Indonesia’s ASEAN Oil Hub Plan Stalls on Trust Deficit and Regional Fragmentation

Indonesia has pitched a bold plan to host a regional ASEAN oil storage hub as a buffer against Middle East energy supply shocks, but the proposal has encountered immediate headwinds: deep-seated political distrust within the bloc, divergent national priorities, and ASEAN’s long track record of shelving collective emergency mechanisms.

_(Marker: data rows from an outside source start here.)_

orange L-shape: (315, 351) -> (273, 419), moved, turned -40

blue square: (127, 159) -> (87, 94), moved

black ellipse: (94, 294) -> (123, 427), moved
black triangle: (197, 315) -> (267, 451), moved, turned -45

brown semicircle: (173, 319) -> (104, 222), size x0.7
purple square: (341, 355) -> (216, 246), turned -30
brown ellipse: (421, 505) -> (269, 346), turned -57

The proposal, introduced by Indonesian Energy Minister Bahlil Lahadalia at the 48th ASEAN Summit in Cebu on May 11, calls for pooling emergency fuel reserves at a single facility on Sumatra, with Malaysia, Brunei and the Philippines as partners. The timing coincides with the US-Israel military campaign against Iran, which has disrupted tanker traffic through the Strait of Hormuz — cutting off roughly one-fifth of global oil and gas supplies bound for Asia.

Sumatra sits astride the Strait of Malacca, where more than a quarter of globally traded goods and up to 40% of the world’s seaborne crude pass. From a geographic standpoint, Indonesia’s candidacy is strong.

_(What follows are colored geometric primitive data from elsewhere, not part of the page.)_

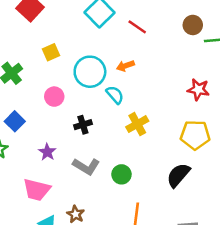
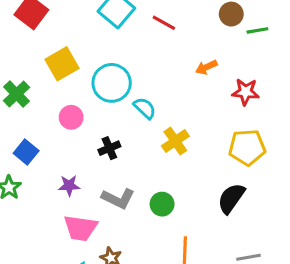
yellow square: (51, 52) -> (62, 64), size x1.5
orange arrow: (125, 66) -> (206, 67), moved
purple star: (47, 152) -> (69, 186), turned -30
pink trapezoid: (37, 190) -> (80, 228), moved

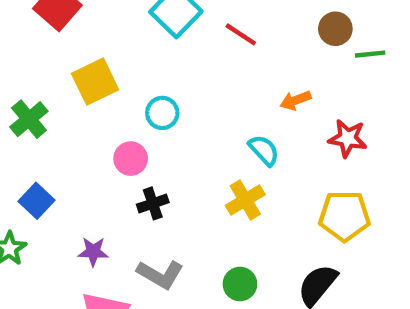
cyan circle: (112, 83) -> (162, 113), size x0.6
cyan semicircle: (145, 108) -> (264, 150), moved
pink circle: (71, 117) -> (131, 159), moved
green circle: (162, 204) -> (240, 284), moved

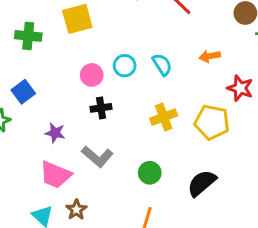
cyan circle: (162, 113) -> (125, 66), moved
green cross: (29, 119) -> (28, 36), turned 35
cyan semicircle: (264, 150) -> (162, 65), moved
yellow pentagon: (344, 216) -> (212, 122), moved

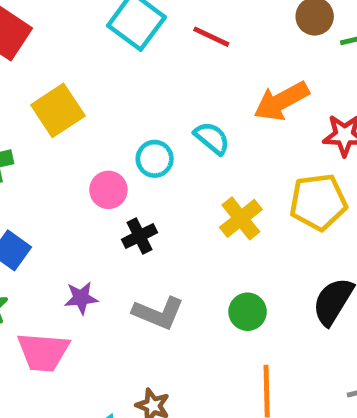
orange arrow: (210, 56) -> (281, 101), size x1.6
pink trapezoid: (55, 175) -> (43, 352), moved

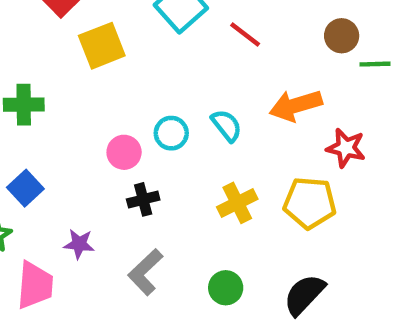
yellow square: (58, 110) -> (102, 46), moved
gray L-shape: (158, 313) -> (145, 272), turned 102
pink trapezoid: (43, 352) -> (35, 285), turned -102

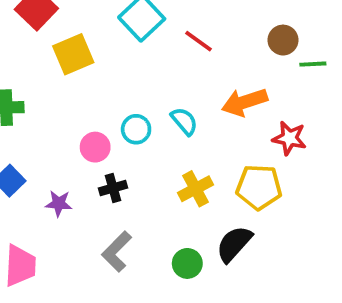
purple star: (79, 244) -> (59, 203), moved
black semicircle: (304, 295) -> (234, 244), moved

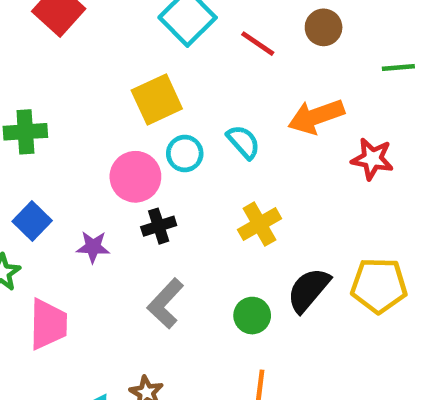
brown circle: (283, 40) -> (324, 27), moved
yellow square: (73, 54) -> (157, 99), moved
pink circle: (95, 147) -> (135, 177), size x1.4
yellow pentagon: (259, 187) -> (379, 285), moved

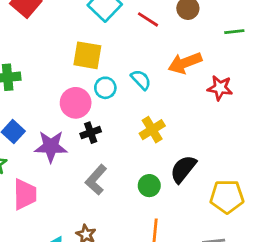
yellow square: (157, 99) -> (87, 55), turned 36
purple star: (93, 247) -> (51, 146), size x1.6
yellow pentagon: (379, 285) -> (227, 197), moved

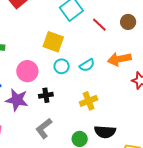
cyan semicircle: (141, 80) -> (87, 65), turned 91
pink circle: (76, 103) -> (27, 71), moved
black semicircle: (183, 169) -> (105, 132), turned -135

Yet political reality is murkier. Joshua Kurlantzick, senior fellow at the Council on Foreign Relations, noted that while cross-border energy cooperation works elsewhere — citing France’s arrangements with Italy and Germany, and strategic reserves maintained by Japan and South Korea on behalf of allies like New Zealand — ASEAN lacks the unity to replicate such models. The bloc’s ASEAN Petroleum Security Agreement, expanded last October to cover LNG, has never been triggered — not even during the current crisis.

ASEAN’s other dormant facility, the Chiang Mai Initiative born from the 1997 Asian financial crisis, has similarly never been activated. The stigma of IMF bailouts imposed on Thailand and Indonesia never fully dissipated.

Where might the hub instead go? Kurlantzick pointed to Malaysia, which emerged from its ASEAN chairmanship with heightened credibility. Energy expert Elbinsar Purba of ISEAS made a case for Singapore, which already commands world-class storage, refining, financial services and legal certainty.

But convincing eleven ASEAN governments to cede sovereignty over oil remains daunting. Ramkishen S. Rajan of NUS noted that energy security is easy to endorse in principle; the harder questions involve contribution obligations, release conditions, shortage priorities and whether those follow pre-agreed rules or real-time political bargaining.

ASEAN energy leaders say it’s time to move beyond declarations, but meaningful progress on a capital-intensive oil hub remains years away. Indonesia is pressing ahead with its own Sumatran facility regardless. The question is whether Jakarta can build the regional consensus needed, or whether the proposal will linger in principle alone.